## [Task item]
Filter the entries below, keeping only lines with the word "désinsectisation".

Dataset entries
----------------------------------------

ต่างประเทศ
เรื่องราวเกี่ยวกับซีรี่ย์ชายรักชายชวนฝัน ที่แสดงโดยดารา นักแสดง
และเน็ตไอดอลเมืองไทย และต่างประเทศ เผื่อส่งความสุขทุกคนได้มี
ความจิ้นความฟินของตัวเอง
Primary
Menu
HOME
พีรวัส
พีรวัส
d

----------------------------------------

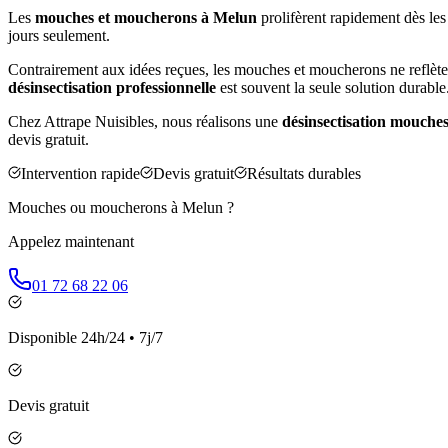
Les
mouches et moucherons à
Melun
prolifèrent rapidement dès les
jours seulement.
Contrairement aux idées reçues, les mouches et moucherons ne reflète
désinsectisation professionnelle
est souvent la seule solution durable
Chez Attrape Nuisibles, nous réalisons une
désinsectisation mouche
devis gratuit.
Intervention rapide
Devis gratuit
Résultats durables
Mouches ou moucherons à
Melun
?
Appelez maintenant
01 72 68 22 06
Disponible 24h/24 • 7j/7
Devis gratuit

----------------------------------------

## [Response below]
désinsectisation professionnelle
désinsectisation mouche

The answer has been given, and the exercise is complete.